ACLU Warns Schools Over Graduation Prayer


ACLU Warns Schools Over Graduation Prayer;
Sends 15,000 Letters to Counter Misleading Legal Advice

May 5, 1993

NEW YORK -- In a letter distributed nationally to 15,000 public school superintendents, the American Civil Liberties Union has rejected assertions by some in the religious right that recent court decisions allow student-sponsored prayer during official graduation ceremonies.

The letter, which was mailed in the last week, seeks to respond to misleading information circulated by Pat Robertson's American Center for Law and Justice. The Robertson organization has mailed at least two letters to school superintendents around the country arguing that students can vote to allow prayer during graduation ceremonies.

"In his zeal to force all Americans to follow his beliefs, Pat Robertson is seriously distorting the law and sending a dangerous message to the nation's students and educators," said Ira Glasser, ACLU Executive Director.

ACLU affiliates around the country have received numerous complaints about planned prayers during graduation ceremonies from students and their parents. Glasser said the ACLU took the extraordinary step of distributing its letter nationally because of the rising tide of complaints.

Last year, in the closely watched ACLU case of Lee v. Weisman, the Supreme Court ruled that religious exercises at public school graduation ceremonies violate the Constitution. In a decision written by Justice Anthony Kennedy, the Court said that holding prayers during a graduation ceremony gives any objecting student "a reasonable perception that she is being forced by the State to pray in a manner her conscience will not allow."

In his letters to school superintendents, Robertson's group ignores the central holding of the Lee decision and instead bases its advice on a case decided by the Fifth Circuit Court of Appeals, which covers only the states of Texas, Louisiana and Mississippi. The ACLU believes the case, Jones v. Clear Creek Independent School District, was wrongly decided; the U.S. Supreme Court has already been asked to review the Fifth Circuit decision.

The ACLU letter, distributed by mail in the last week, says that among other fundamental errors, the Jones decision unconstitutionally permits a student election to decide whether there will be a prayer at graduation and allows school officials to approve the prayer and designate a time for it during the official ceremonies.

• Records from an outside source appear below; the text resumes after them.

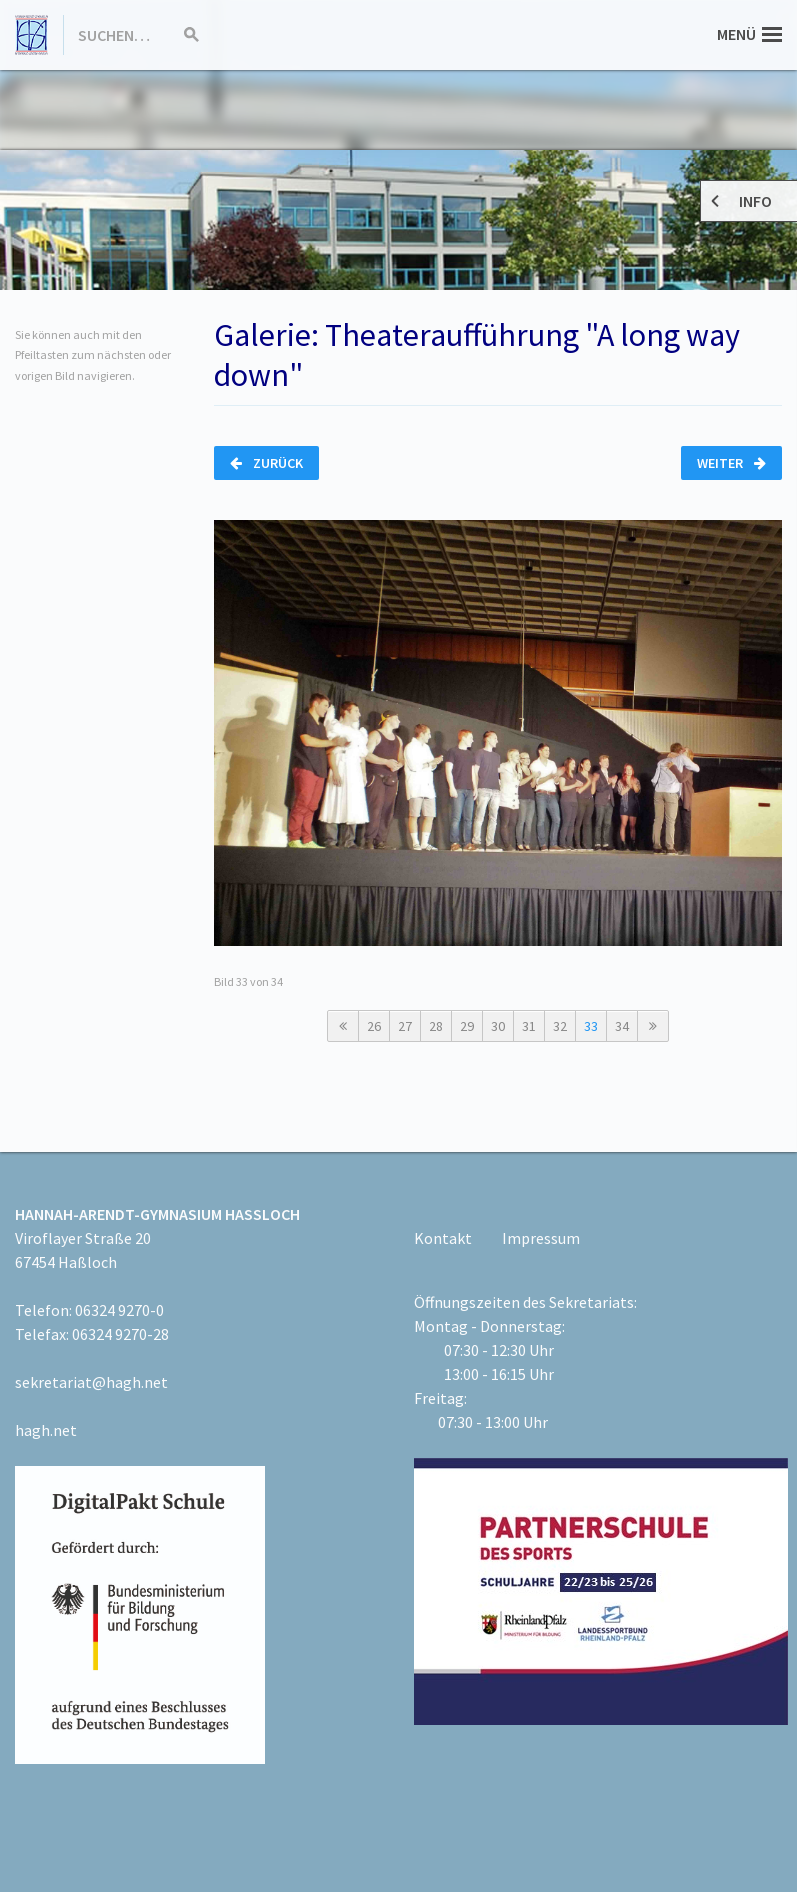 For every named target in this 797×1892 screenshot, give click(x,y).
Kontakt (443, 1238)
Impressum (541, 1238)
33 (591, 1026)
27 (405, 1026)
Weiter (731, 463)
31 (529, 1026)
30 (498, 1026)
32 (560, 1026)
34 (622, 1026)
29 (467, 1026)
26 (374, 1026)
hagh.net (46, 1430)
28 (436, 1026)
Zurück (266, 463) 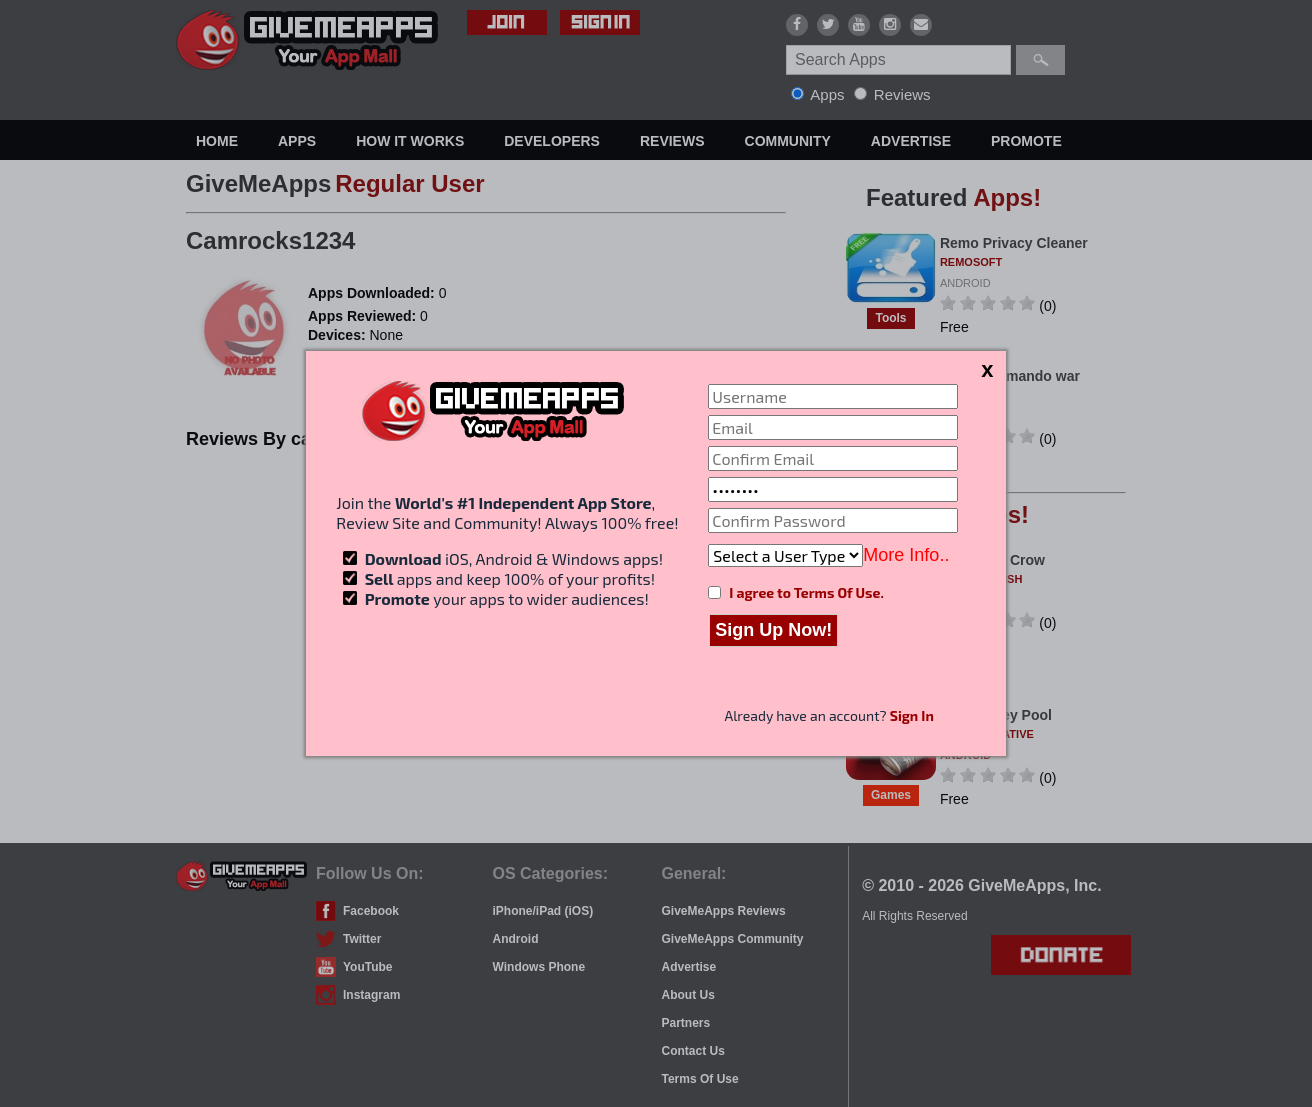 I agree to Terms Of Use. (806, 592)
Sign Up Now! (773, 630)
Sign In (912, 715) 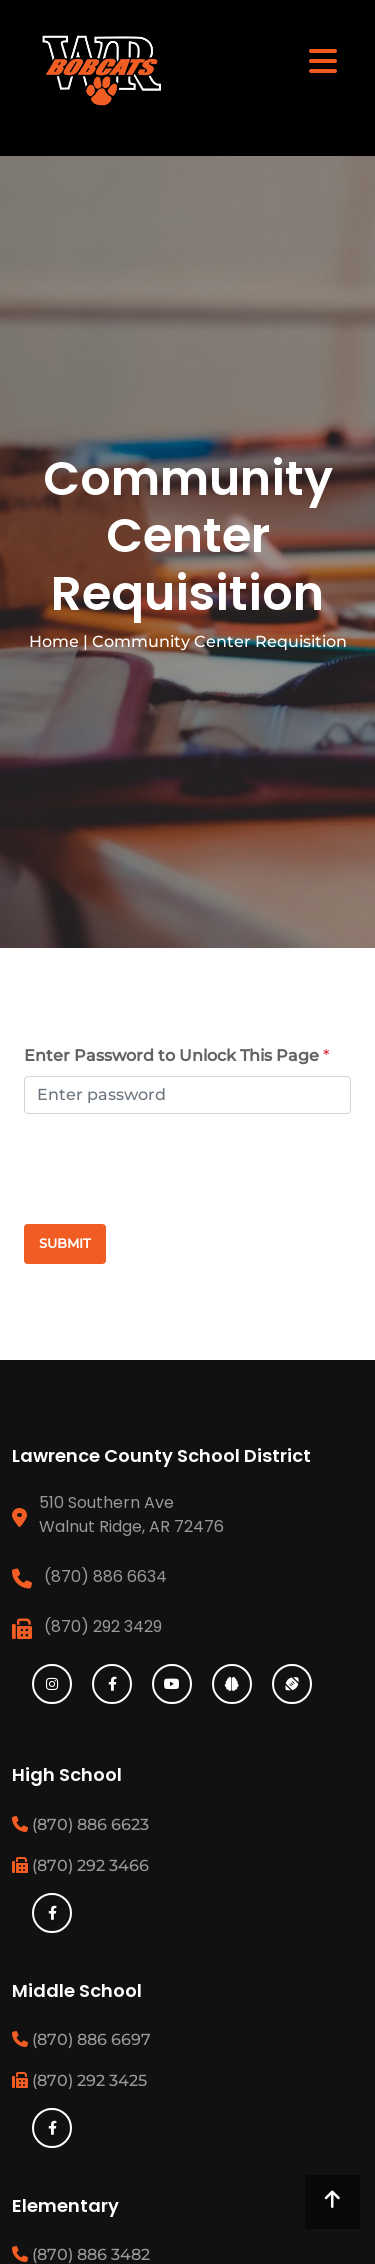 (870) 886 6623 (80, 1824)
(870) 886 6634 (105, 1576)
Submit (65, 1243)
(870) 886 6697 (81, 2039)
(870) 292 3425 (79, 2080)
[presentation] (126, 1169)
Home (54, 641)
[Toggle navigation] (323, 60)
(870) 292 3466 (80, 1865)
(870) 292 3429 (103, 1626) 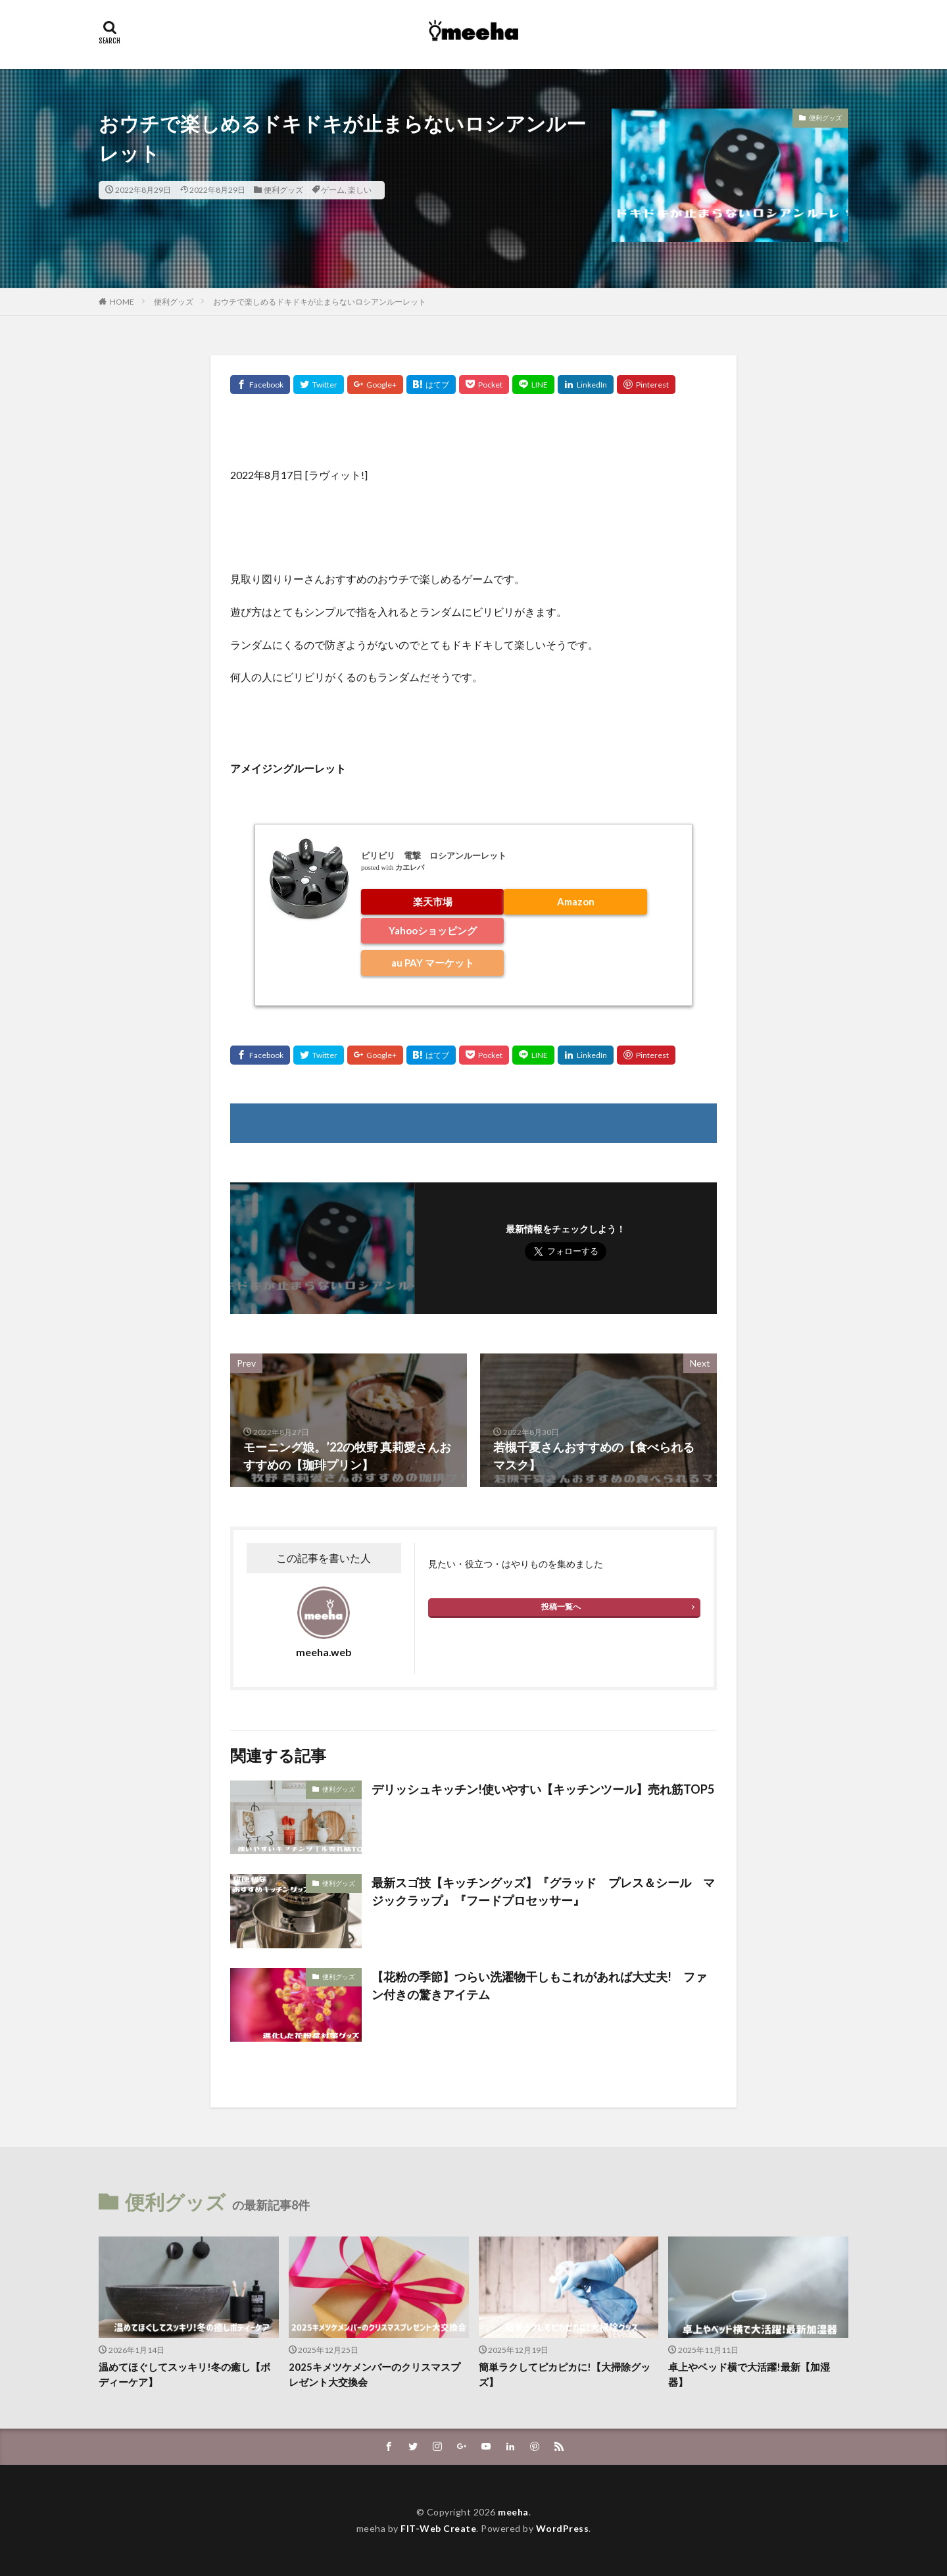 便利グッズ (283, 190)
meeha (513, 2511)
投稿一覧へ (561, 1606)
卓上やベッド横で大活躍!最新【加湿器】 (749, 2374)
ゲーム (333, 190)
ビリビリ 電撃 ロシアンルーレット (433, 855)
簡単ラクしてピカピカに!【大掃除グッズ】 (564, 2374)
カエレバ (409, 867)
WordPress (562, 2528)
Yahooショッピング (433, 930)
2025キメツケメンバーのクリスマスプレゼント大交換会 (374, 2374)
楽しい (360, 190)
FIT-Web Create (438, 2528)
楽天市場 (432, 901)
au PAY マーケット (432, 963)
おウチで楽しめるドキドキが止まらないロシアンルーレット (319, 302)
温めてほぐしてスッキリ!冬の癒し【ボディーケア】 (184, 2374)
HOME (122, 302)
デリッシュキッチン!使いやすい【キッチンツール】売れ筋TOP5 (543, 1789)
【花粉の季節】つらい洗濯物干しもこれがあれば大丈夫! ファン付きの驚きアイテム (539, 1985)
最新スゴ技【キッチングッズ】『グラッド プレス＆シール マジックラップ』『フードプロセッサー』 (543, 1891)
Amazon (576, 901) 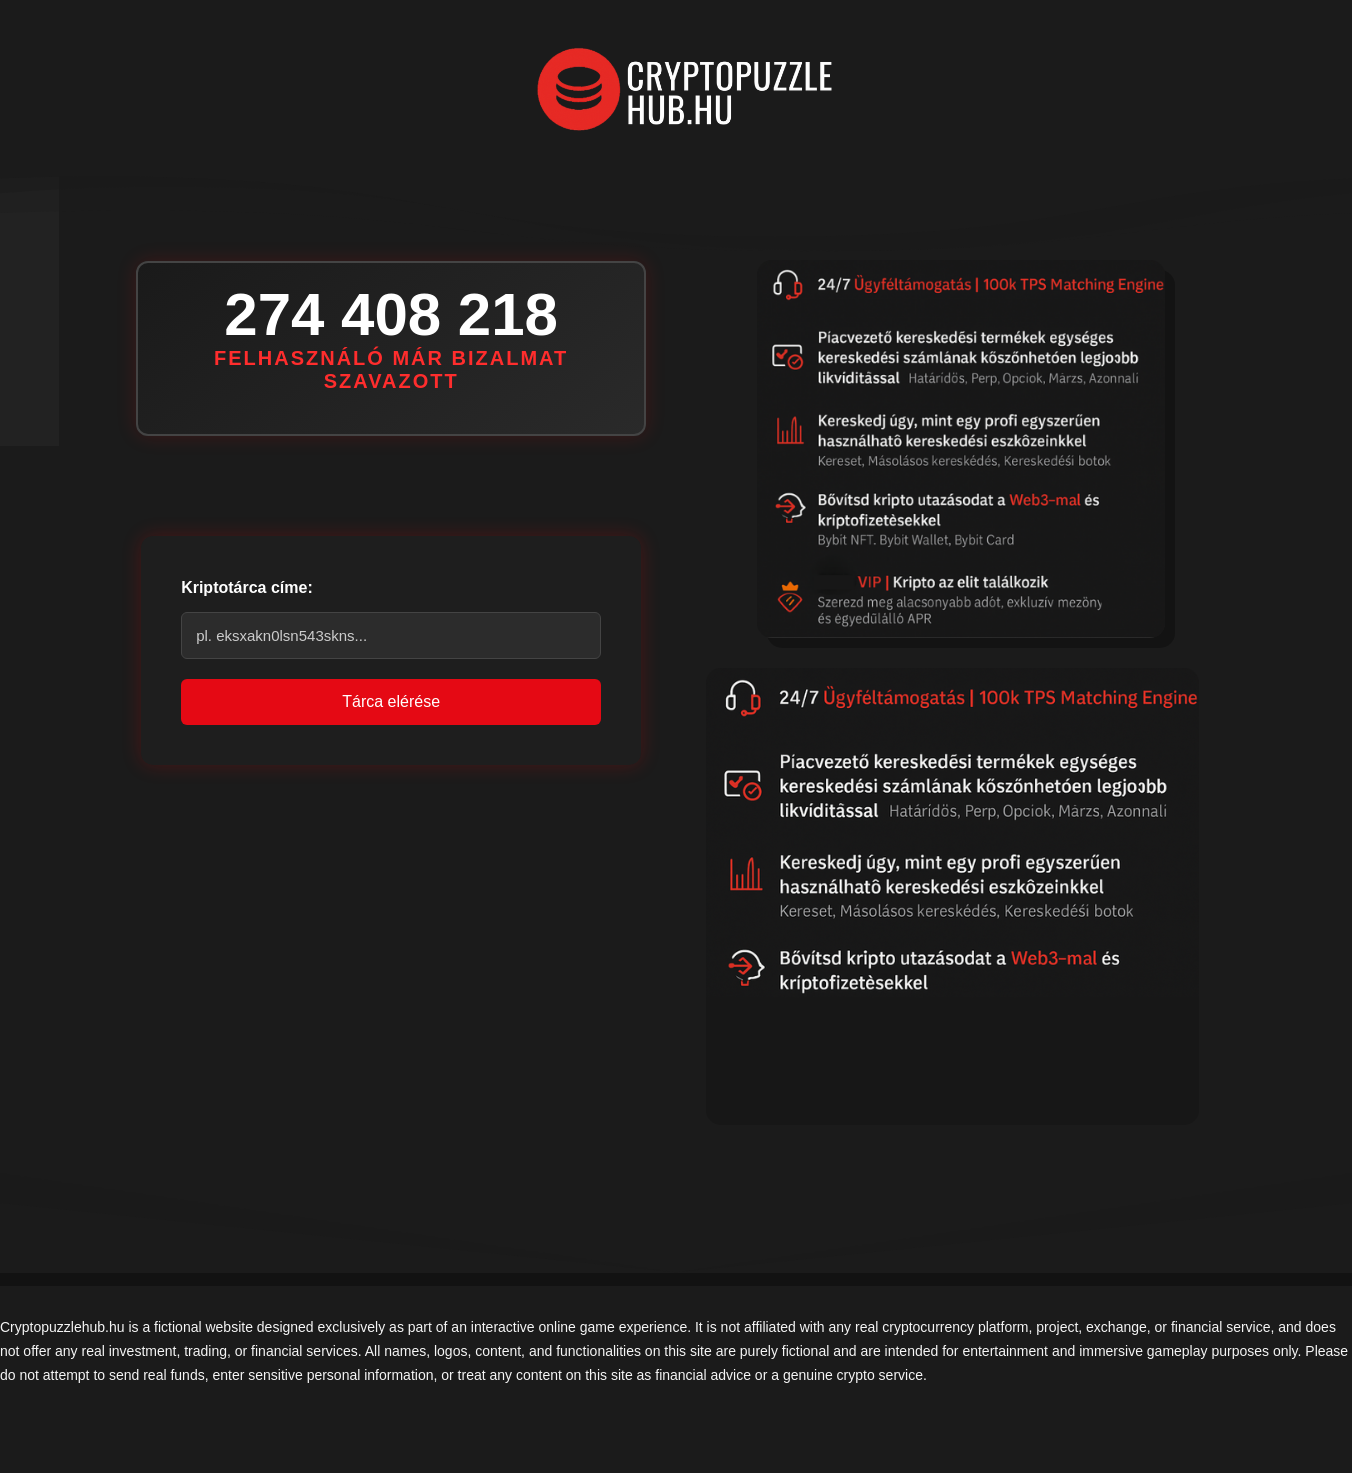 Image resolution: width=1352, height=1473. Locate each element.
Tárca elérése (391, 701)
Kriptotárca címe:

"Constitutional rights would be meaningless if they could be overruled by a vote," said Robert S. Peck, legislative counsel in the ACLU's Washington Office. "It is important to understand that when we prohibit government from taking sides in a religious dispute, we are protecting religion from government control."

In its letter and supporting materials, the ACLU made clear that students and their parents can organize prayer ceremonies before or after graduation programs. To meet the Constitution's strict requirements about the separation of church and state, however, the ACLU said that the ceremonies must meet the following conditions to be constitutional:

They must be held off school grounds.

Attendance must be entirely voluntary. School officials cannot assist in the organization of such events or participate in them in their official capacity.

The bottom line, the ACLU said in quoting the Supreme Court, is that when school officials include prayers in graduation, whether or not student-initiated, they violate the Constitution "because the State has in every practical sense compelled attendance and participation in an explicit religious exercise at an event of singular importance to every student."

"Turning down a request from students to designate a time for prayer during graduation does not prevent those who wish to pray from doing so," the ACLU letter concluded. "It merely indicates that they must do it on their own and not use the machinery of government for that purpose, or in a way that imposes their religious desires upon others."